International Trade Data#

Tools for working with the international trade dataset from the Harvard Growth Lab.

hiveplotlib.datasets.international_trade.international_trade_data(year: int = 2019, hs92_code: int = 8112, path: str | Path | None = None) Tuple[DataFrame, Dict]#

Read in international trade data network from the Harvard Growth Lab.

Note

Only a limited number of subsets of the data are shipped with hiveplotlib, as each year of trade data is roughly 300mb. However, the raw data are available at the Harvard Growth Lab’s website, and the runner to produce the necessary files to use this reader function is available in the repository (make_trade_network_dataset.py).

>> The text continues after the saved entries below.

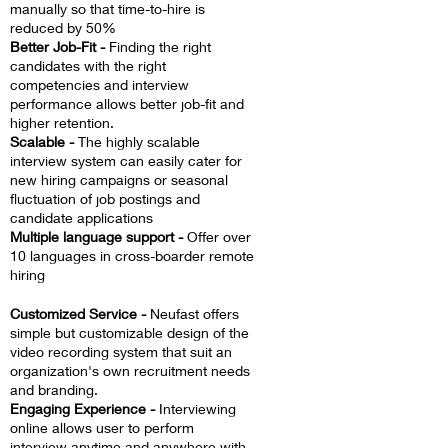
manually so that time-to-hire is
reduced by 50%
Better Job-Fit -
Finding the right
candidates with the right
competencies and interview
performance allows better job-fit and
higher retention.
Scalable -
The highly scalable
interview system can easily cater for
new hiring campaigns or seasonal
fluctuation of job postings and
candidate applications
Multiple language support -
Offer over
10 languages in cross-boarder remote
hiring
Customized Service -
Neufast offers
simple but customizable design of the
video recording system that suit an
organization's own recruitment needs
and branding.
Engaging Experience -
Interviewing
online allows user to perform
interview anytime and anywhere with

If you are using the runner to make your own trade datasets that you will read in locally with this function, then you will need to specify the local path accordingly.

Parameters:
  • year – which year of data to pull. If the year of data is not available, an error will be raised.

  • hs92_code – which HS 92 code of export data to pull. If the code requested is not available, an error will be raised. There are different numbers of digits (e.g. 2, 4), where more digits leads to more specificity of trade group. For a reference to what trade groups these codes correspond to, see this resource.

  • path – directory containing both the data and metadata for loading. Default None assumes you are using one of the datasets shipped with hiveplotlib. If you are using the make_trade_network_dataset.py runner discussed above to make your own datasets, then you will need to specify the path to the directory where you saved both the data and metadata files (which must be in the same directory).

Returns:

pandas.DataFrame of trade data, dictionary of metadata explaining meaning of data’s columns, data provenance, citations, etc.

Raises:

AssertionError if the requested files cannot be found.